**WHAT YOU WILL DO**
Below is a listing. Copy each line of it that holds the word "Ripley".

┄┄┄┄┄┄┄┄┄┄

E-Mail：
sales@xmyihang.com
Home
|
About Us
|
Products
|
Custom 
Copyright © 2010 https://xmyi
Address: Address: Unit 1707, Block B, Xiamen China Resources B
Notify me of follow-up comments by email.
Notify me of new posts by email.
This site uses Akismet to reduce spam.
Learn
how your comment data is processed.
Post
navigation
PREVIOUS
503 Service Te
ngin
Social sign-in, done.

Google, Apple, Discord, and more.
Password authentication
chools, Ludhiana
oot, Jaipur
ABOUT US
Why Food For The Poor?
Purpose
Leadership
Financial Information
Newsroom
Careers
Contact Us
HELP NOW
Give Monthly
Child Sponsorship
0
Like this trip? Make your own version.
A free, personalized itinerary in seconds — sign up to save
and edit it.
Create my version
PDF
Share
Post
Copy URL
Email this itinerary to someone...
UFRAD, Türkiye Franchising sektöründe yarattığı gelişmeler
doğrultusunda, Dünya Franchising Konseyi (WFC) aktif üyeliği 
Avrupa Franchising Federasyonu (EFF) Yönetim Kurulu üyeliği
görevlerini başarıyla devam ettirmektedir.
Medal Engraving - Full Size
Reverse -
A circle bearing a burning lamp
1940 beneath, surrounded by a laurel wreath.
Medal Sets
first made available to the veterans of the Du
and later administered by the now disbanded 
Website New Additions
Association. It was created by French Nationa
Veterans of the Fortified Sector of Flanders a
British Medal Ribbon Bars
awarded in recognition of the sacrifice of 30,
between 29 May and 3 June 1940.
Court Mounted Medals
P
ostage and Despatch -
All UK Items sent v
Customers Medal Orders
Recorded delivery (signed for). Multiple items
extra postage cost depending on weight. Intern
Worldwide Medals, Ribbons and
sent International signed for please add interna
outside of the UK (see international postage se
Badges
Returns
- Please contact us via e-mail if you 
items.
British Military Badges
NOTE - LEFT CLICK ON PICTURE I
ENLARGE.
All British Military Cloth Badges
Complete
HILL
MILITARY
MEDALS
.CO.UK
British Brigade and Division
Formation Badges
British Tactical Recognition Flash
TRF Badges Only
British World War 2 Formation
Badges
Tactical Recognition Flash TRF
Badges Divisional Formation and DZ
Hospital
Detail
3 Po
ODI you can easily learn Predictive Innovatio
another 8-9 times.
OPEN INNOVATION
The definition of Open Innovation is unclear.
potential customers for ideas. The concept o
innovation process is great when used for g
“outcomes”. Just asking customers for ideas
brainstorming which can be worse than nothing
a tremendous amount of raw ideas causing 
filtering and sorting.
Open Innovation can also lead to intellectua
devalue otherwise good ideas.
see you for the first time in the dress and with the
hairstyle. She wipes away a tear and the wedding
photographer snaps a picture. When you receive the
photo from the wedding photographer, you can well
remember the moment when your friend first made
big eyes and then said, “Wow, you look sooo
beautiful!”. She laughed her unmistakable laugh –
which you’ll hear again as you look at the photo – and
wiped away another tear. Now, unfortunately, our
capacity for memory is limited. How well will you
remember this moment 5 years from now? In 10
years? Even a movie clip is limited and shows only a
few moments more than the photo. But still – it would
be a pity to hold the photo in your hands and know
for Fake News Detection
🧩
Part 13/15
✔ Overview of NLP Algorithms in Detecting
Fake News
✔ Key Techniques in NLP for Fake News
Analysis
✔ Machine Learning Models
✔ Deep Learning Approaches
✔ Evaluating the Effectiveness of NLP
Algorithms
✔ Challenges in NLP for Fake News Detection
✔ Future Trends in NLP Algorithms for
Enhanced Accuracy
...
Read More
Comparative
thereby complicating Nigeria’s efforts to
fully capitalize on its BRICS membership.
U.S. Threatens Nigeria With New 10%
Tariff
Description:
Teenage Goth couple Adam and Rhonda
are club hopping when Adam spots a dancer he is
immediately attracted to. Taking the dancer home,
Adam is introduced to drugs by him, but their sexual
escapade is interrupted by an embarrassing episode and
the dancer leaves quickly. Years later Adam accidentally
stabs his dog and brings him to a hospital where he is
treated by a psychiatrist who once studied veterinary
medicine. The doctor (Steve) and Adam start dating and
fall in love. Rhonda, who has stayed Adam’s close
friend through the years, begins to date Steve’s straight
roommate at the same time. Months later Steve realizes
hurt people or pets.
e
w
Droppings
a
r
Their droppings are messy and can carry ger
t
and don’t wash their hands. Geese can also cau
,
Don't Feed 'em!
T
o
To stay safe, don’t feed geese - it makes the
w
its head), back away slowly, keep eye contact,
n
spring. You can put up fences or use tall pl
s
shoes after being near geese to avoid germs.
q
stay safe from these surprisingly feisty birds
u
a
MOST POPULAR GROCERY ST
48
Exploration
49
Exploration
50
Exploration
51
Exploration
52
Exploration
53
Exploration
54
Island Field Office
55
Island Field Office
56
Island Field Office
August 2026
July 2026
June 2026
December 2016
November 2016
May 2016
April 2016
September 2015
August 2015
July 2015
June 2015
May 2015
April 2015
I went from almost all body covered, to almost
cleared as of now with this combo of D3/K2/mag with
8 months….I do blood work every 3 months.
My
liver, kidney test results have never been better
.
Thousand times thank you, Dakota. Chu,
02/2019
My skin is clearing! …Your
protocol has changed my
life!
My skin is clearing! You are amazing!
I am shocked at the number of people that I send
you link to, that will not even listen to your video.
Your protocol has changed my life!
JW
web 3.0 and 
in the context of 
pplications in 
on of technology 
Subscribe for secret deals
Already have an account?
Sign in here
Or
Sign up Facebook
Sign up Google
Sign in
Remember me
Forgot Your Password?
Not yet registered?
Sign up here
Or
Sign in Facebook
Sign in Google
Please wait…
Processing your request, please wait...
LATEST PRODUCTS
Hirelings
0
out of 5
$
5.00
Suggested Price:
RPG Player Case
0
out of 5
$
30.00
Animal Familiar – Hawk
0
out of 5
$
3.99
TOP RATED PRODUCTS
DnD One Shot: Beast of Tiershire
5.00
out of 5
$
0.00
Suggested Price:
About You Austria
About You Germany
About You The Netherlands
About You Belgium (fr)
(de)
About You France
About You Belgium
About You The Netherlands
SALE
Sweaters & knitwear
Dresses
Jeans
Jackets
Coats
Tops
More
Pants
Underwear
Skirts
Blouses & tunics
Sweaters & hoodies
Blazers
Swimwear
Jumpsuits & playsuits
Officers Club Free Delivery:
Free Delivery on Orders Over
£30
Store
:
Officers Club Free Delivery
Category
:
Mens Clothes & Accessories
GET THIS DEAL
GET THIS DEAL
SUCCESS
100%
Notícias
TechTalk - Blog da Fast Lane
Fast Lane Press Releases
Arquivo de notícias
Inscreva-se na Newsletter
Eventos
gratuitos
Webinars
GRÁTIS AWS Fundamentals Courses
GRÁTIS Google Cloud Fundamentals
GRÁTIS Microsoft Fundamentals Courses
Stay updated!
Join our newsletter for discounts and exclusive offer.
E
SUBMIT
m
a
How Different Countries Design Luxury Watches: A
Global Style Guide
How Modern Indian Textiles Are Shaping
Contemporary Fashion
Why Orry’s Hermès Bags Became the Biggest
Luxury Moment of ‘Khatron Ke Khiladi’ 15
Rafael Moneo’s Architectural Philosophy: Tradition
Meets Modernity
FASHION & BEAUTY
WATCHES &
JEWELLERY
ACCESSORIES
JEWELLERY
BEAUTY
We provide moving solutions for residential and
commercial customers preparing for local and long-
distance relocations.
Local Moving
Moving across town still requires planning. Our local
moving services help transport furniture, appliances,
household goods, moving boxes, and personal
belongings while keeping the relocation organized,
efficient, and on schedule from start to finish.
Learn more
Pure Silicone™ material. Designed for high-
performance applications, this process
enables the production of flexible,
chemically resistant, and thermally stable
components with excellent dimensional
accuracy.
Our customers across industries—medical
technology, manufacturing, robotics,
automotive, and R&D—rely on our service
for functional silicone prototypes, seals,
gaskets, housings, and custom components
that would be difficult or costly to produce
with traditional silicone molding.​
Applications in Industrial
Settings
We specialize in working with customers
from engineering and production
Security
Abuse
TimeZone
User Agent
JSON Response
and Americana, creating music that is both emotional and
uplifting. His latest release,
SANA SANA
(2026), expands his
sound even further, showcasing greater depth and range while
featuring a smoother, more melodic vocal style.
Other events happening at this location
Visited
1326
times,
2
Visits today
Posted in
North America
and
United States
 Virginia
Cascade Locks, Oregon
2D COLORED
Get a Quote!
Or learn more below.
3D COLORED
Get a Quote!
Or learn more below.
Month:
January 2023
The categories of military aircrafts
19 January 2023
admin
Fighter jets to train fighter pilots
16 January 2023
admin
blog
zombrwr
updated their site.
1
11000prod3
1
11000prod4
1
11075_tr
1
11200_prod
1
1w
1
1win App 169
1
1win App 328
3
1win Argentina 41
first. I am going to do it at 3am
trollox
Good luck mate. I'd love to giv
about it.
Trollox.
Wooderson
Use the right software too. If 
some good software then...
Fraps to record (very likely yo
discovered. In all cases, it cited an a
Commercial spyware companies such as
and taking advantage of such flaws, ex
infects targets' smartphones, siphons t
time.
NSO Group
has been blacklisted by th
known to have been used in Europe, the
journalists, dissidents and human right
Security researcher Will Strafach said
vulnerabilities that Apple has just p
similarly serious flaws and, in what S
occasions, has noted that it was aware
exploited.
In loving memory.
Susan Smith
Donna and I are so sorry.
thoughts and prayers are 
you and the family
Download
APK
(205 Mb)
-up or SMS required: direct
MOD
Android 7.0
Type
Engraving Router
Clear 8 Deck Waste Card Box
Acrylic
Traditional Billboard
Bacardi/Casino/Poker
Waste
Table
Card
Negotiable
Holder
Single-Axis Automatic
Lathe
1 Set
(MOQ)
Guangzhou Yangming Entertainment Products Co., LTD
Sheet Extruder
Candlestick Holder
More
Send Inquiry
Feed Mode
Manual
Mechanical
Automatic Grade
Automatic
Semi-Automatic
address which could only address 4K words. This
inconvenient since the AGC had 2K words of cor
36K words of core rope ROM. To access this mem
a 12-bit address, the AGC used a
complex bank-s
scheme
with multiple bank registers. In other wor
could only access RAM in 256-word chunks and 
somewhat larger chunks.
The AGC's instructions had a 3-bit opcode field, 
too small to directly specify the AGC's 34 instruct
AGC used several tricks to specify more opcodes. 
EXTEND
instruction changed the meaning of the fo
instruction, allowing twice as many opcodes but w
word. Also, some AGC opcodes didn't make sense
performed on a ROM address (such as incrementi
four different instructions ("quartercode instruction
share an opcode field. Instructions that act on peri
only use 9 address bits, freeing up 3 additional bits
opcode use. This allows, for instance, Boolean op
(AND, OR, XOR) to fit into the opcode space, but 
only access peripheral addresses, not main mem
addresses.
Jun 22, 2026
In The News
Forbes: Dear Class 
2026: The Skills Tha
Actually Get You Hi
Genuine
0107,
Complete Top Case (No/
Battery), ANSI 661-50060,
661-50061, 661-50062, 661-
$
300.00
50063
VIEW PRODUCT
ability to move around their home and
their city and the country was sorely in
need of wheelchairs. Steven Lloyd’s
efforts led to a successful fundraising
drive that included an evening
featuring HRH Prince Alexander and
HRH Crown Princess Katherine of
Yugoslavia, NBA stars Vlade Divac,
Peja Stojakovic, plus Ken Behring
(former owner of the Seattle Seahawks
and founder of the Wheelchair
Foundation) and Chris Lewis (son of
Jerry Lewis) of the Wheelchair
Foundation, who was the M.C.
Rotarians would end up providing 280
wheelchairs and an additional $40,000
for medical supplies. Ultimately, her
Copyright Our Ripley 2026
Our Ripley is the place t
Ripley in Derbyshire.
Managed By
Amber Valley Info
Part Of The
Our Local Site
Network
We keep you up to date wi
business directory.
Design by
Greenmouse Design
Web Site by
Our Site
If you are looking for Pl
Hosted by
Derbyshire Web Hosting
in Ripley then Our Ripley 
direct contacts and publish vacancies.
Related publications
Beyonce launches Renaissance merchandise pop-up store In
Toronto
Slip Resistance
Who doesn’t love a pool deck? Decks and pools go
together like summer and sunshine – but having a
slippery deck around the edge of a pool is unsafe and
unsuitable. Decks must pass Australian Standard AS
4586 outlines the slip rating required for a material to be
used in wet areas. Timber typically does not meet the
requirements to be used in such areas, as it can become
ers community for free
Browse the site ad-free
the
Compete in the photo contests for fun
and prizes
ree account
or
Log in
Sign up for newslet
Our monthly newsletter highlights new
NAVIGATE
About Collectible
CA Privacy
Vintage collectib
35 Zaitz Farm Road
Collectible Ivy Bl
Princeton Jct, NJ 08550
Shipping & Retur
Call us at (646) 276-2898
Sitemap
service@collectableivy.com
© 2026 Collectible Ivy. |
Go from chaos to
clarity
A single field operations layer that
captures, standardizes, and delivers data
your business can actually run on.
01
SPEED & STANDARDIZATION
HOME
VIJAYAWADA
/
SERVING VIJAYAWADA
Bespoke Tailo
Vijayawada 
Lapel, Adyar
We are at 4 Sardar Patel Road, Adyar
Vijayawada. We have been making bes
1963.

┄┄┄┄┄┄┄┄┄┄

**ANSWER BOX**
Copyright Our Ripley 2026
Our Ripley is the place t
Ripley in Derbyshire.
in Ripley then Our Ripley 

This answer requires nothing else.